[Data items]
☆ ☆ ☆ ☆ ☆ ☆ ☆

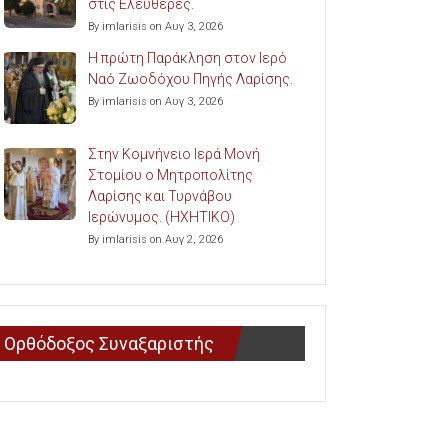
στις Ελευθερές.
By imlarisis on Αυγ 3, 2026
Η πρώτη Παράκληση στον Ιερό
Ναό Ζωοδόχου Πηγής Λαρίσης.
By imlarisis on Αυγ 3, 2026
Στην Κομνήνειο Ιερά Μονή
Στομίου ο Μητροπολίτης
Λαρίσης και Τυρνάβου
Ιερώνυμος. (ΗΧΗΤΙΚΟ)
By imlarisis on Αυγ 2, 2026
Ορθόδοξος Συναξαριστής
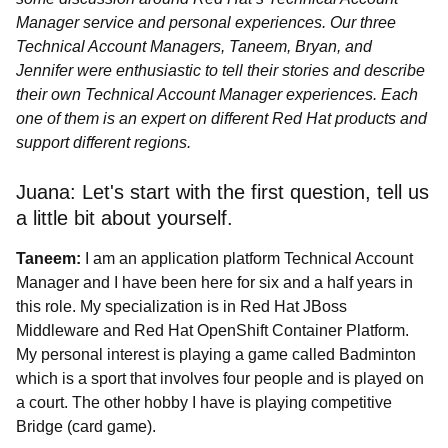
Manager service and personal experiences. Our three
Technical Account Managers, Taneem, Bryan, and
Jennifer were enthusiastic to tell their stories and describe
their own Technical Account Manager experiences. Each
one of them is an expert on different Red Hat products and
support different regions.
Juana:
Let's start with the first question, tell us
a little bit about yourself.
Taneem:
I am an application platform Technical Account
Manager and I have been here for six and a half years in
this role. My specialization is in Red Hat JBoss
Middleware and Red Hat OpenShift Container Platform.
My personal interest is playing a game called Badminton
which is a sport that involves four people and is played on
a court. The other hobby I have is playing competitive
Bridge (card game).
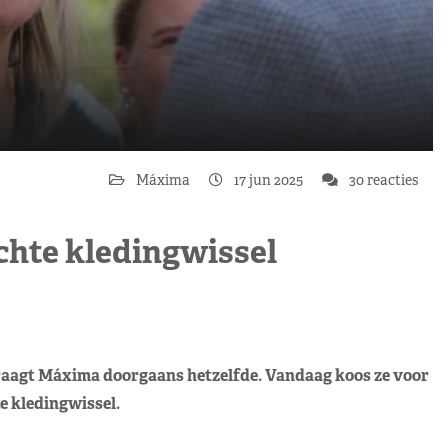
Máxima
17 jun 2025
30 reacties
hte kledingwissel
draagt Máxima doorgaans hetzelfde. Vandaag koos ze voor
 kledingwissel.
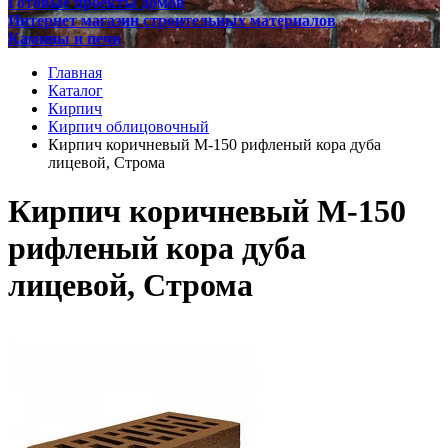
Готовые проекты домов
Интернет магазин строительных материалов
Камины и печи
Главная
Каталог
Кирпич
Кирпич облицовочный
Кирпич коричневый М-150 рифленый кора дуба
лицевой, Строма
Кирпич коричневый М-150
рифленый кора дуба
лицевой, Строма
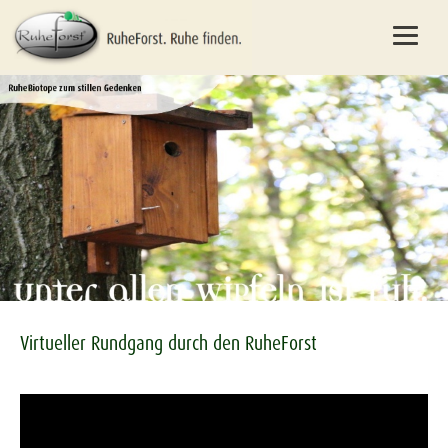
Virtueller Rundgang durch den RuheForst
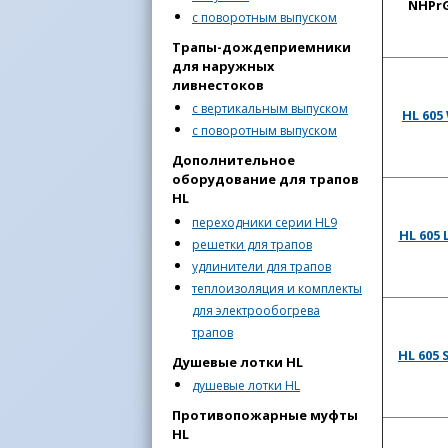
NHPr
с поворотным выпуском
Трапы-дождеприемники
для наружных
ливнестоков
с вертикальным выпуском
HL 605
с поворотным выпуском
Дополнительное
оборудование для трапов
HL
переходники серии HL9
HL 605 
решетки для трапов
удлинители для трапов
теплоизоляция и комплекты
для электрообогрева
трапов
HL 605 
Душевые лотки HL
душевые лотки HL
Противопожарные муфты
HL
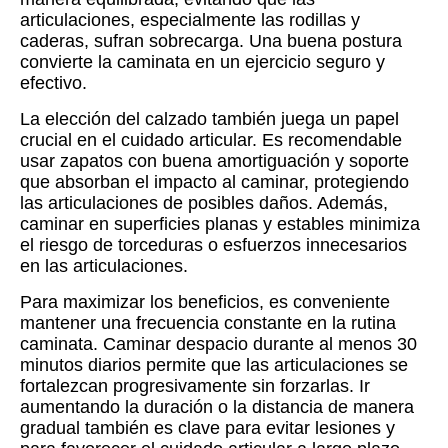
articulaciones, especialmente las rodillas y
caderas, sufran sobrecarga. Una buena postura
convierte la caminata en un ejercicio seguro y
efectivo.
La elección del calzado también juega un papel
crucial en el cuidado articular. Es recomendable
usar zapatos con buena amortiguación y soporte
que absorban el impacto al caminar, protegiendo
las articulaciones de posibles daños. Además,
caminar en superficies planas y estables minimiza
el riesgo de torceduras o esfuerzos innecesarios
en las articulaciones.
Para maximizar los beneficios, es conveniente
mantener una frecuencia constante en la rutina
caminata. Caminar despacio durante al menos 30
minutos diarios permite que las articulaciones se
fortalezcan progresivamente sin forzarlas. Ir
aumentando la duración o la distancia de manera
gradual también es clave para evitar lesiones y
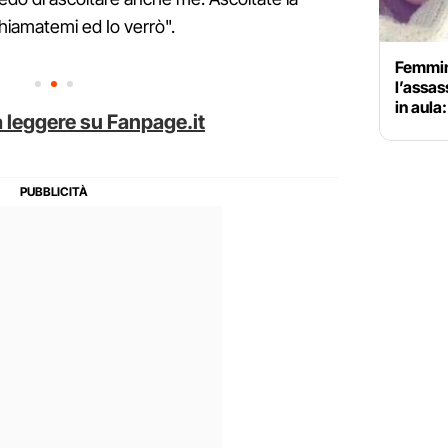
hiamatemi ed Io verrò".
Femmin
l’assas
in aul
 leggere su Fanpage.it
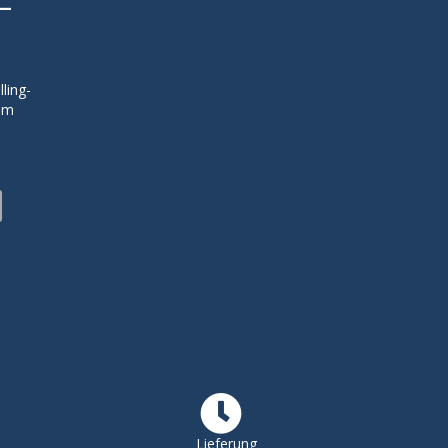
ling-
zum
Lieferung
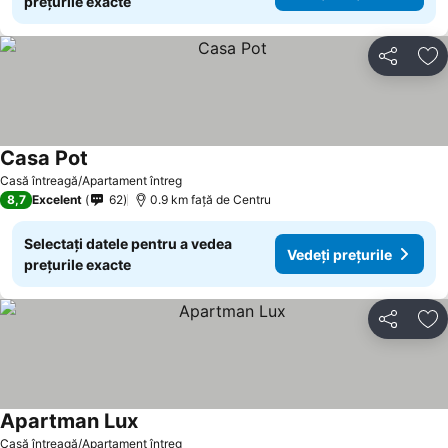
prețurile exacte
Distribuiți
Ad
Casa Pot
Vedeți prețurile
Casă întreagă/Apartament întreg
8,7
Excelent
62
0.9 km faţă de Centru
Selectați datele pentru a vedea
Vedeți prețurile
prețurile exacte
Distribuiți
Ad
Apartman Lux
Vedeți prețurile
Casă întreagă/Apartament întreg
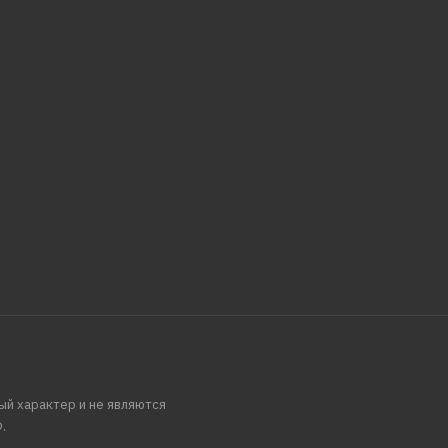
ый характер и не являются
.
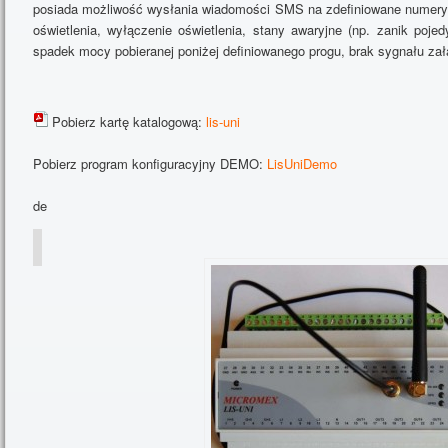
posiada możliwość wysłania wiadomości SMS na zdefiniowane numery 
oświetlenia, wyłączenie oświetlenia, stany awaryjne (np. zanik poje
spadek mocy pobieranej poniżej definiowanego progu, brak sygnału zał
Pobierz kartę katalogową:
lis-uni
Pobierz program konfiguracyjny DEMO:
LisUniDemo
de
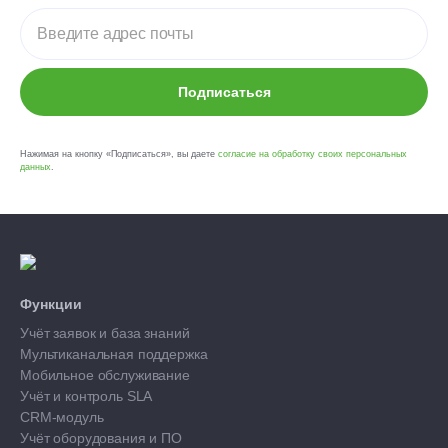
Подписаться
Нажимая на кнопку «Подписаться», вы даете
согласие на обработку своих персональных
данных
.
Функции
Учёт заявок и база знаний
Мультиканальная поддержка
Мобильное обслуживание
Учёт и контроль SLA
CRM-модуль
Учёт оборудования и ПО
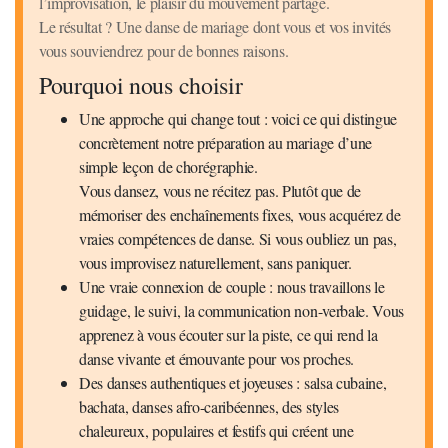
l’improvisation, le plaisir du mouvement partagé.
Le résultat ? Une danse de mariage dont vous et vos invités
vous souviendrez pour de bonnes raisons.
Pourquoi nous choisir
Une approche qui change tout : voici ce qui distingue
concrètement notre préparation au mariage d’une
simple leçon de chorégraphie.
Vous dansez, vous ne récitez pas. Plutôt que de
mémoriser des enchaînements fixes, vous acquérez de
vraies compétences de danse. Si vous oubliez un pas,
vous improvisez naturellement, sans paniquer.
Une vraie connexion de couple : nous travaillons le
guidage, le suivi, la communication non-verbale. Vous
apprenez à vous écouter sur la piste, ce qui rend la
danse vivante et émouvante pour vos proches.
Des danses authentiques et joyeuses : salsa cubaine,
bachata, danses afro-caribéennes, des styles
chaleureux, populaires et festifs qui créent une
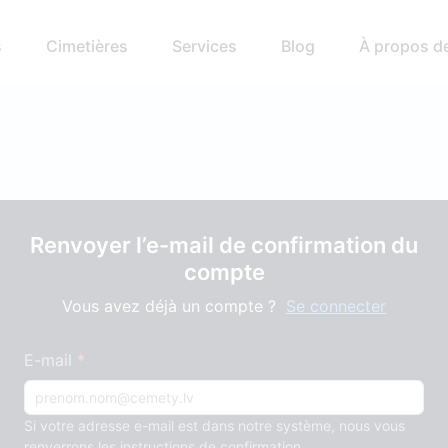
s
Cimetières
Services
Blog
À propos d
Renvoyer l’e-mail de confirmation du
compte
Vous avez déjà un compte ?
Se connecter
E-mail
Si votre adresse e-mail est dans notre système, nous vous
renverrons les instructions de confirmation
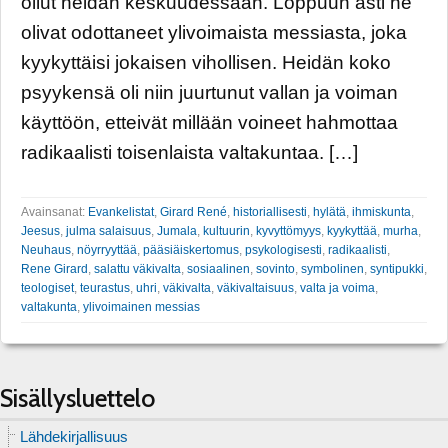
ollut heidän keskuudessaan. Loppuun asti he
olivat odottaneet ylivoimaista messiasta, joka
kyykyttäisi jokaisen vihollisen. Heidän koko
psyykensä oli niin juurtunut vallan ja voiman
käyttöön, etteivät millään voineet hahmottaa
radikaalisti toisenlaista valtakuntaa. […]
Avainsanat:
Evankelistat
,
Girard René
,
historiallisesti
,
hylätä
,
ihmiskunta
,
Jeesus
,
julma salaisuus
,
Jumala
,
kultuurin
,
kyvyttömyys
,
kyykyttää
,
murha
,
Neuhaus
,
nöyrryyttää
,
pääsiäiskertomus
,
psykologisesti
,
radikaalisti
,
Rene Girard
,
salattu väkivalta
,
sosiaalinen
,
sovinto
,
symbolinen
,
syntipukki
,
teologiset
,
teurastus
,
uhri
,
väkivalta
,
väkivaltaisuus
,
valta ja voima
,
valtakunta
,
ylivoimainen messias
Sisällysluettelo
Lähdekirjallisuus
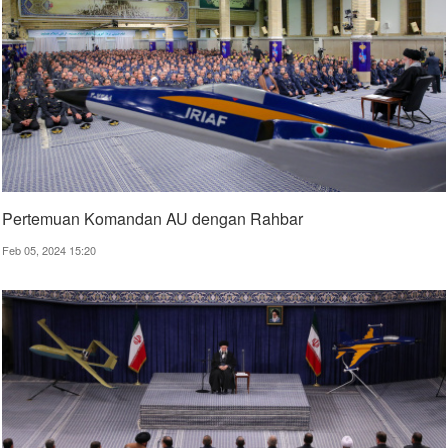
Pertemuan Komandan AU dengan Rahbar
Feb 05, 2024 15:20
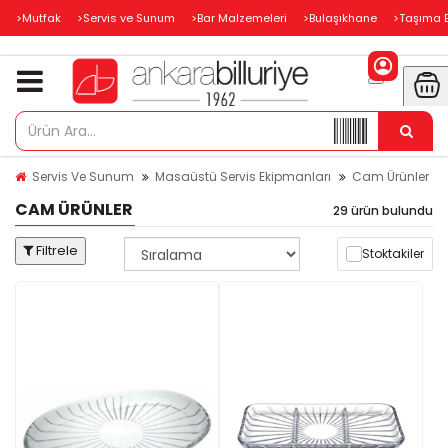
>Mutfak
>Servis ve Sunum
>Bar Malzemeleri
>Bulaşıkhane
>Taşıma 
Servis Ve Sunum
Masaüstü Servis Ekipmanları
Cam Ürünler
CAM ÜRÜNLER
29 ürün bulundu
Filtrele
Stoktakiler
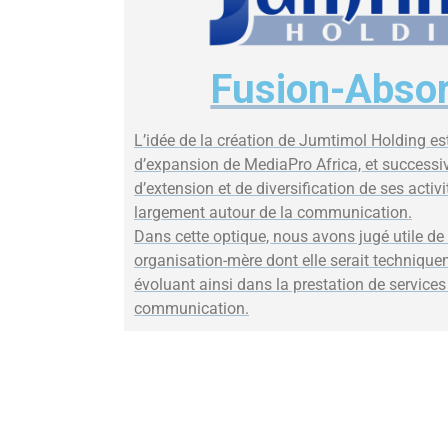
Fusion-Absor
L’idée de la création de Jumtimol Holding es
d’expansion de MediaPro Africa, et successi
d’extension et de diversification de ses activ
largement autour de la communication.
Dans cette optique, nous avons jugé utile de 
organisation-mère dont elle serait techniquem
évoluant ainsi dans la prestation de services 
communication.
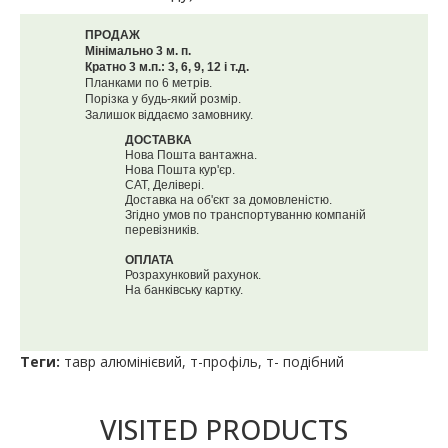
ПРОДАЖ
Мінімально 3 м. п.
Кратно 3 м.п.: 3, 6, 9, 12 і т.д.
Планками по 6 метрів.
Порізка у будь-який розмір.
Залишок віддаємо замовнику.
ДОСТАВКА
Нова Пошта вантажна.
Нова Пошта кур'єр.
САТ, Делівері.
Доставка на об'єкт за домовленістю.
Згідно умов по транспортуванню компаній
перевізників.
ОПЛАТА
Розрахунковий рахунок.
На банківську картку.
Теги:
тавр алюмінієвий
,
т-профіль
,
т- подібний
VISITED PRODUCTS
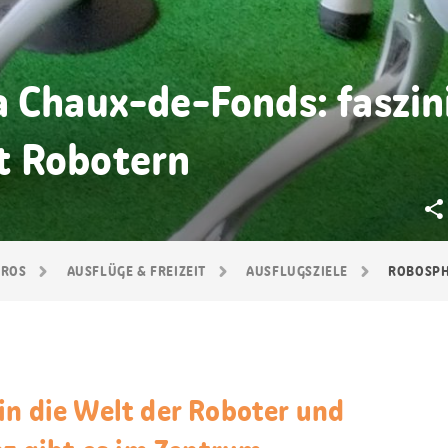
a Chaux-de-Fonds: faszin
t Robotern
GROS
AUSFLÜGE & FREIZEIT
AUSFLUGSZIELE
ROBOSPH
in die Welt der Roboter und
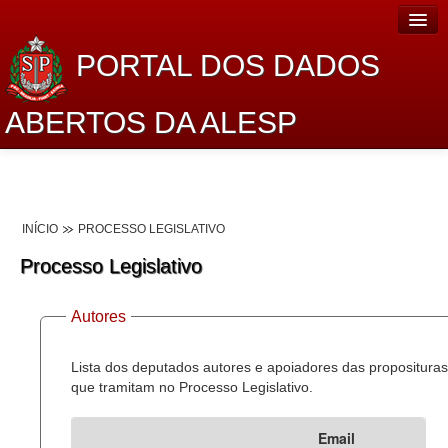
PORTAL DOS DADOS
ABERTOS DA ALESP
Home
Sobre o projeto
INÍCIO
PROCESSO LEGISLATIVO
Dados Abertos Alesp
Processo Legislativo
Lei de Acesso à Informação
Autores
Dados Governamentais Abertos
Planejamento
Lista dos deputados autores e apoiadores das proposituras
que tramitam no Processo Legislativo.
Catálogo de dados
Email
Processo Legislativo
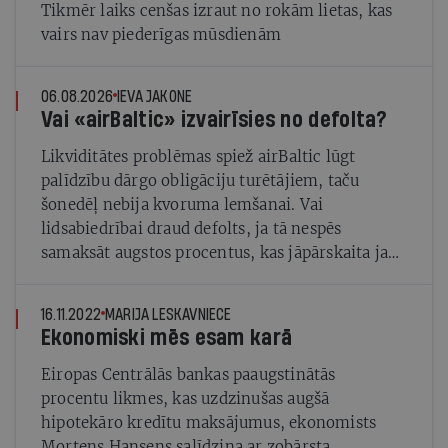
Tikmēr laiks cenšas izraut no rokām lietas, kas
vairs nav piederīgas mūsdienām
06.08.2026
IEVA JAKONE
Vai «airBaltic» izvairīsies no defolta?
Likviditātes problēmas spiež airBaltic lūgt
palīdzību dārgo obligāciju turētājiem, taču
šonedēļ nebija kvoruma lemšanai. Vai
lidsabiedrībai draud defolts, ja tā nespēs
samaksāt augstos procentus, kas jāpārskaita jau
trīs dienas pirms nākamās sapulces augusta
vidū?
16.11.2022
MARIJA LESKAVNIECE
Ekonomiski mēs esam karā
Eiropas Centrālās bankas paaugstinātās
procentu likmes, kas uzdzinušas augšā
hipotekāro kredītu maksājumus, ekonomists
Mortens Hansens salīdzina ar zobārsta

☆ ☆ ☆ ☆ ☆ ☆ ☆

## DIRECTIONS
Starting at the line that contains "САТ, Делівері." and ending at the final line of the data, reproduce each line exactly. Pictures stay out of the copy.

## THE COMPLETED TASK
САТ, Делівері.
Доставка на об'єкт за домовленістю.
Згідно умов по транспортуванню компаній
перевізників.
ОПЛАТА
Розрахунковий рахунок.
На банківську картку.
Теги:
тавр алюмінієвий
,
т-профіль
,
т- подібний
VISITED PRODUCTS
a Chaux-de-Fonds: faszin
t Robotern
GROS
AUSFLÜGE & FREIZEIT
AUSFLUGSZIELE
ROBOSPH
in die Welt der Roboter und
PORTAL DOS DADOS
ABERTOS DA ALESP
Home
Sobre o projeto
INÍCIO
PROCESSO LEGISLATIVO
Dados Abertos Alesp
Processo Legislativo
Lei de Acesso à Informação
Autores
Dados Governamentais Abertos
Planejamento
Lista dos deputados autores e apoiadores das proposituras
que tramitam no Processo Legislativo.
Catálogo de dados
Email
Processo Legislativo
Tikmēr laiks cenšas izraut no rokām lietas, kas
vairs nav piederīgas mūsdienām
06.08.2026
IEVA JAKONE
Vai «airBaltic» izvairīsies no defolta?
Likviditātes problēmas spiež airBaltic lūgt
palīdzību dārgo obligāciju turētājiem, taču
šonedēļ nebija kvoruma lemšanai. Vai
lidsabiedrībai draud defolts, ja tā nespēs
samaksāt augstos procentus, kas jāpārskaita jau
trīs dienas pirms nākamās sapulces augusta
vidū?
16.11.2022
MARIJA LESKAVNIECE
Ekonomiski mēs esam karā
Eiropas Centrālās bankas paaugstinātās
procentu likmes, kas uzdzinušas augšā
hipotekāro kredītu maksājumus, ekonomists
Mortens Hansens salīdzina ar zobārsta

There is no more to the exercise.